The function ts_alternatives_ministep() returns a list of all possible networks after all possible tie-changes available to an ego given the current network.

options <- ts_alternatives_ministep(net = ts_net1, ego = ego)
# options
plots <- lapply(options, graph_from_adjacency_matrix, mode = "directed")
par(mar = c(0, 0, 0, 0) + 0.1)
par(mfrow = c(1, 2))

fplot <- function(x) {
    plot.igraph(x, layout = coords, margin = 0)
    graphics::box()
}

# lapply(plots, fplot)

Network alternatives after all possible ministeps of ego #4

Figure 7.2: Network alternatives after all possible ministeps of ego #4

7.5.3 Network statistics

Which option will ego choose? Naturally this will depend on which network characteristics (or statistics), \(s_i\) ego finds relevant. Let us suppose that ego bases its decision solely on the number of ties it sends to others and the number of reciprocated ties it has with others.

Let us count the number of ties ego sends to alters.

ts_degree(net = options[[1]], ego = ego)
# or for all options
lapply(options, ts_degree, ego = ego)
#> [1] 2
#> [[1]]
#> [1] 2
#> 
#> [[2]]
#> [1] 2
#> 
#> [[3]]
#> [1] 2
#> 
#> [[4]]
#> [1] 1
#> 
#> [[5]]
#> [1] 2
#> 
#> [[6]]
#> [1] 2
#> 
#> [[7]]
#> [1] 2
#> 
#> [[8]]
#> [1] 2
#> 
#> [[9]]
#> [1] 0
#> 
#> [[10]]
#> [1] 2

And let us count the number of reciprocated ties

lapply(options, ts_recip, ego = ego)
#> [[1]]
#> [1] 1
#> 
#> [[2]]
#> [1] 1
#> 
#> [[3]]
#> [1] 1
#> 
#> [[4]]
#> [1] 1
#> 
#> [[5]]
#> [1] 1
#> 
#> [[6]]
#> [1] 1
#> 
#> [[7]]
#> [1] 1
#> 
#> [[8]]
#> [1] 1
#> 
#> [[9]]
#> [1] 0
#> 
#> [[10]]
#> [1] 1

In the package RsienaTwoStep there are functions for the following network statistics \(s\):

  • degree: ts_degree()
  • reciprocity: ts_recip()
  • outdegree activity: ts_outAct()
  • indegree activity: ts_inAct()
  • outdegree popularity: ts_outPop()
  • indegree popularity: ts_inPop()
  • transitivity: ts_transTrip()
  • mediated transitivity: ts_transMedTrip()
  • transitive reciprocated triplets: ts_transRecTrip()
  • number of three-cycles: ts_cycle3()

Update: there are quite a lot more.

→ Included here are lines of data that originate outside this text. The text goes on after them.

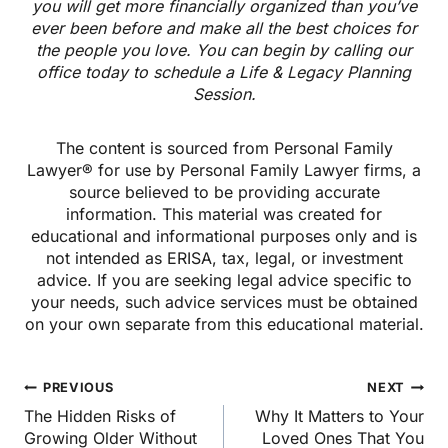
you will get more financially organized than you’ve
ever been before and make all the best choices for
the people you love. You can begin by calling our
office today to schedule a Life & Legacy Planning
Session.
The content is sourced from Personal Family
Lawyer® for use by Personal Family Lawyer firms, a
source believed to be providing accurate
information. This material was created for
educational and informational purposes only and is
not intended as ERISA, tax, legal, or investment
advice. If you are seeking legal advice specific to
your needs, such advice services must be obtained
on your own separate from this educational material.
Post
PREVIOUS
NEXT
navigation
The Hidden Risks of
Why It Matters to Your
Growing Older Without
Loved Ones That You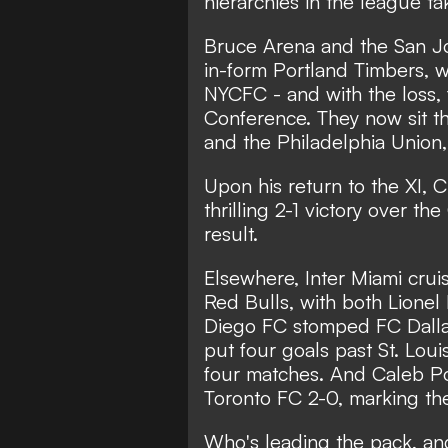
hierarchies in the league t
Bruce Arena and the San Jo
in-form Portland Timbers, w
NYCFC - and with the loss, f
Conference. They now sit 
and the Philadelphia Union
Upon his return to the XI, C
thrilling 2-1 victory over t
result.
Elsewhere,
Inter Miami crui
Red Bulls
, with both Lionel
Diego FC stomped FC Dalla
put four goals past St. Louis
four matches. And Caleb P
Toronto FC 2-0, marking the
Who's leading the pack, and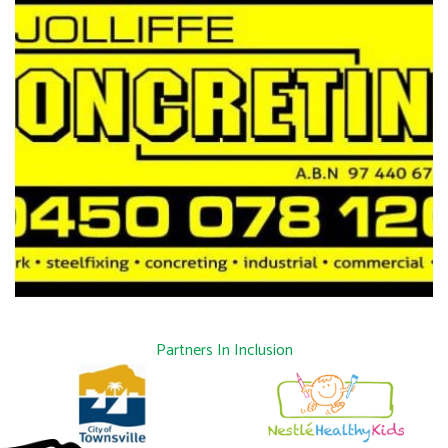
Partners In Inclusion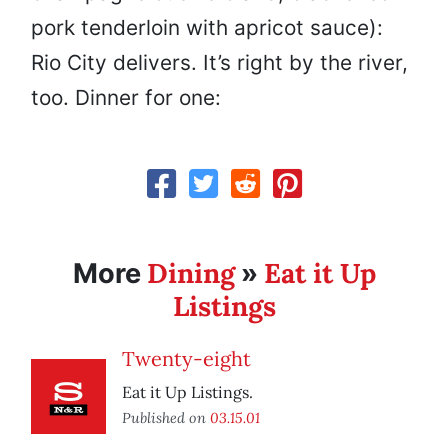
pork tenderloin with apricot sauce):
Rio City delivers. It’s right by the river,
too. Dinner for one:
Dining
Eat it Up
More
»
Listings
Twenty-eight
Eat it Up Listings.
Published on
03.15.01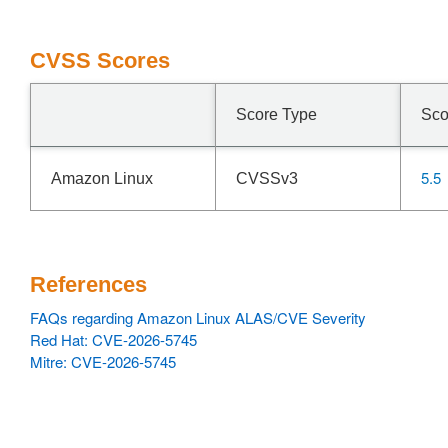
CVSS Scores
Score Type
Sco
5.5
Amazon Linux
CVSSv3
References
FAQs regarding Amazon Linux ALAS/CVE Severity
Red Hat: CVE-2026-5745
Mitre: CVE-2026-5745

But not very relevant for us at this time.

See Ripley et al. (2022) (Chapter 12) for the mathematical formulation. Naturally, you are free to define your own network statistics.

7.5.4 Evaluation function

But what evaluation value does ego attach to these network statistics and consequently to the network (in its vicinity) as a whole? Well these are the parameters, \(\beta_i\), you will normally estimate with RSiena::siena07(). Let us suppose the importance for:

  • the statistic ‘degree’, \(\beta_1\), is -1
  • for the statistic ‘reciprocity’, \(\beta_2\), is 1.5.

So you could calculate the evaluation of the network saved in options[[4]] by hand:

\[f_{i}(x) = \Sigma_k\beta_ks_{ik}(x) ,\]

with \(f_{i}\) the evaluation function for agent \(i\). \(s_{ik}(x)\) are the network statistics \(k\) for network \(x\) and actor \(i\) and \(\beta_k\) the corresponding parameters (or importance).

option <- 4
ts_degree(options[[option]], ego = ego) * -1 + ts_recip(options[[option]], ego = ego) * 1.5
#> [1] 0.5

Or you could use the ts_eval().

eval <- ts_eval(net = options[[option]], ego = ego, statistics = list(ts_degree, ts_recip), parameters = c(-1,
    1.5))
eval
#> [1] 0.5

Now, let us calculate the evaluation of all possible networks:

eval <- sapply(options, FUN = ts_eval, ego = ego, statistics = list(ts_degree, ts_recip), parameters = c(-1,
    1.5))
eval
print("network with maximum evaluation score:")
which.max(eval)
#>  [1] -0.5 -0.5 -0.5  0.5 -0.5 -0.5 -0.5 -0.5  0.0 -0.5
#> [1] "network with maximum evaluation score:"
#> [1] 4

7.5.5 Choice function

So which option will ego choose? Naturally this will be a stochastic process. But we see that option 4 has the highest evaluation. We use McFadden’s choice function (for more information see wiki), that is let \(P_{i,a=2}\) be the probability that ego \(i\) chooses network/alternative 2 (\(x_{a=2}\)). The choice function is then given by:

\[P_{i,a=2} = \frac{exp(f_i(x_{2}))}{\Sigma_{a=1}^A exp(f_i(x_a))},\]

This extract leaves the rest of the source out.